This week’s blog entries are by guest blogger, Jean-Luc Krieg, whom I met during my time in Mexico City earlier this summer. After you read this entry, see the reflection question I’ve put at the end to help us process the ideas and their implications for our own ministries.

In 1996 I returned again to Switzerland from my second immersion in Mexico City, this time to join some of my friends who had moved to the red-light district of Zurich to form an intentional Christian community in this multicultural neighborhood that boasted residents from sixty different nations of the world, along with three thousand prostitutes. We all were yearning to experience community and combine it with holistic Christian service in ways most of our middleclass families’ values and lifestyles would never have allowed for. While some of our endeavors were a reaction against our pasts, others were bold steps into new territories.

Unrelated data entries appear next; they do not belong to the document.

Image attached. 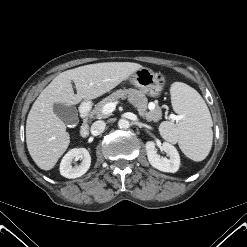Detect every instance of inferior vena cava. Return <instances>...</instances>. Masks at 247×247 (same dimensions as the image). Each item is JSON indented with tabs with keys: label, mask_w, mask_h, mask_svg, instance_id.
<instances>
[{
	"label": "inferior vena cava",
	"mask_w": 247,
	"mask_h": 247,
	"mask_svg": "<svg viewBox=\"0 0 247 247\" xmlns=\"http://www.w3.org/2000/svg\"><path fill=\"white\" fill-rule=\"evenodd\" d=\"M106 127V123L104 121H95L91 126V133L94 136L100 135Z\"/></svg>",
	"instance_id": "obj_1"
}]
</instances>
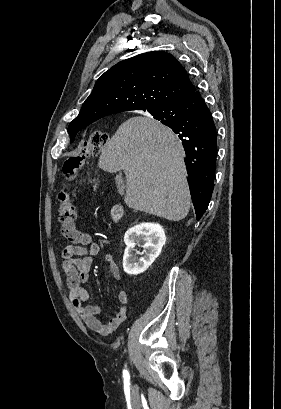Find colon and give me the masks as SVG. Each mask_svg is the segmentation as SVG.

Our motto was based on a statement of Bonhoeffer that church is only then church, when it daily exists for others. We believed that “diaconia” (service) and lived community were mutually enforcing spiritual practices and could not be separated. Accordingly, we were involved in sharing weekly meals with 60 plus homeless people besides doing children and youth ministry, principally with Kosovo-Albanian and African youth. Four of us who shared an apartment also gave refuge to my friend Carlos for two months in the fall of 1996, after he was refused asylum by Switzerland’s government and was scheduled to be flown back to Angola. He was a former UNITA soldier, who had fled torture and imprisonment, and whose deportation would lead into secure re-imprisonment. We were inclined to experiment and express our faith in new ways, even if that meant some form of civil disobedience.

At the same time I taught 6th graders in one of the most posh suburbs of Zurich, figuratively called the Gold Coast. For the first time I got to know rich people in a more intimate and humane way and some of my prejudices towards them were tempered. As a teacher I had the opportunity to spend time with parents and make home visits. I was exposed to the fact that their seeming financial freedom was not necessarily turning them into happier people. While their principal struggles were not of economic nature, I got to know that brokenness and emotional pain was part of their life, as much as it was for other peoples.

True, the contrasts between the children I taught and the children in the kids-club of my neighborhood, which I founded with three members of my community, were remarkable. My pupils were picked up for golf lessons and some spent their summer holidays on yachts in the Mediterranean Sea, while kids in my neighborhood played the game “Who-can-most-annoy-a-prostitute?” during after-school hours. In many cases, however, both were emotionally neglected by their parents.

While not everything was ideal during this season of life, I nonetheless relished in my community’s life, and felt that I had found a way of life that quenched my thirst for an integrated faith. Moreover, I had found other people who had similar dreams as I and this experience helped me tremendously to let go of my internalized anger towards Switzerland and the narrow-minded outlook on the world of Swiss people in general.

 

In what segments of society are you currently serving?  What are the needs you see there?